Stresle baş etmeyi öğrenin:  Yapılan bir çalışmaya göre; stresli durumlarda vücudun yağ depolama hızında artış vardır. Stresle baş etmeyi öğrenin ve vücudunuza iyi bakın. Egzersiz programları size bu konuda yardımcı olacaktır. Yoğun egzersiz yapmayı sevmiyorsanız; yoga, pilates veya masajı deneyin.

Sıvı tüketmek için susamayı beklemeyin: Eğer idrar renginiz sarı ise yetersiz su alıyorsunuz demektir. İçtiğiniz su miktarını her gün ölçerek, yeterli miktarda olup olmadığını kontrol edin. Ve günde en az 10 bardak su için.

Sürekli acıkıyorsanız kan şekerinizi ölçtürün: Kan şekerinizde düşme eğilimi varsa ve hipoglisemik atakları sürekli yaşıyorsanız beslenme planınıza daha da özen göstermeniz gerekmektedir. Şekerinizi hızlıca yükseltip sonrasında normal seviyelerin altına düşürecek olan glisemik indeksi yüksek besinlerden uzak durmanız gerekmektedir. Şeker, bal, pekmez, pasta, kurabiye ve gofretler, ve incir, kavun, muz, üzüm gibi meyveler glisemik inksi yüksek besinlerdendir.

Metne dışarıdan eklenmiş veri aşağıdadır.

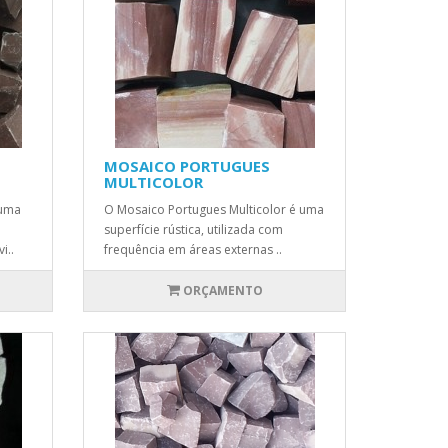
MOSAICO PORTUGUES
MULTICOLOR
 uma
O Mosaico Portugues Multicolor é uma
superfície rústica, utilizada com
i..
frequência em áreas externas ..
ORÇAMENTO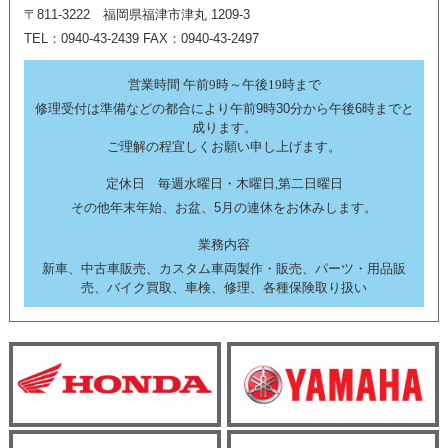
〒811-3222 福岡県福津市津丸 1209-3
TEL：0940-43-2439 FAX：0940-43-2497
営業時間 午前9時～午後19時まで
修理受付は準備などの都合により午前9時30分から午後6時までと
成ります。
ご理解の程宜しくお願い申し上げます。
定休日 毎週水曜日・木曜日,第二日曜日
その他年末年始、お盆、5月の連休をお休みします。
業務内容
新車、中古車販売、カスタム車両製作・販売、パーツ・用品販
売、バイク買取、車検、修理、各種保険取り扱い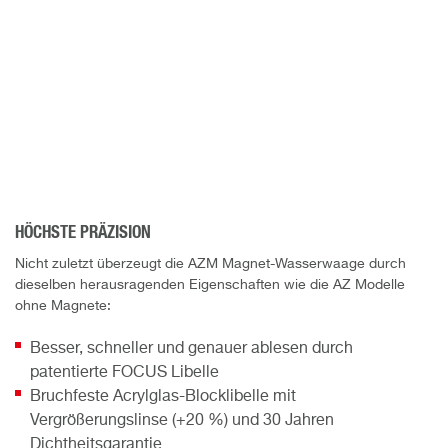
HÖCHSTE PRÄZISION
Nicht zuletzt überzeugt die AZM Magnet-Wasserwaage durch
dieselben herausragenden Eigenschaften wie die AZ Modelle
ohne Magnete:
Besser, schneller und genauer ablesen durch
patentierte FOCUS Libelle
Bruchfeste Acrylglas-Blocklibelle mit
Vergrößerungslinse (+20 %) und 30 Jahren
Dichtheitsgarantie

Başkasına yazılmış diyetleri yapmayın: Diyet yapmaya karar verdiğinizde her şeyden önce yaş, cinsiyet, egzersiz düzeyi, kilonuz, yağ oranınız ve beslenme alışkanlıklarınız dikkate alınarak kişiye özel bir reçete hazırlanması gerekmektedir. Özetle, zayıflama programları kişiye özel hazırlanması gereken çözümlerdir.  Başkasının sağlık durumuna uygun hazırlanan bir diyet listesi sizi sağlığınızdan edebilir.

Sadece vücut ağırlığına odaklanmayın:  Teknoloji bu denli gelişmeden önce ideal kilo, boy uzunluğuna göre hesaplanırdı. Ancak şimdi kontrol edilmesi gereken birçok değer var. Örneğin; vücudunuzdaki yağ, kas ve sıvı miktarları, bel ve kalça ölçüsü gibi. Vücut ağırlığı tek başına bir anlam ifade etmez. Bunun için vücut analizinizin yapılması gerekir.

Alkol tüketimini mümkün olduğunca azaltın: Alkolün kalorisinin yüksek olmasının kilo vermenize engel olacağı gibi beraberinde tüketilen besinlerin seçiminde de çok dikkatli davranmanız gerekir. Miktarlar konusunda ölçülü olmaya çalışın.

Daha fazla hareket edin: Yapılan araştırmalar 19. Yüzyıldaki insanların çağımıza göre yüzde 98 daha fazla hareket ettiğini ortaya koymuştur. Hareketimiz her geçen gün azaldıkça toplumumuzdaki kilo problemi de aynı hızla artmaktadır. Ne yediğiniz kadar, ne harcadığınız da önemlidir. Bu sebeple şişmanlığın tek nedenini yediğimiz yiyeceklere bağlamak yanlış olur. Genelde buzdolabının üzerine her hafta yeni bir diyet listesi asılır oysa dolabın üstüne ‘bugün ne kadar yedim ne kadar yaktım’ yazmak çok daha doğru olacaktır.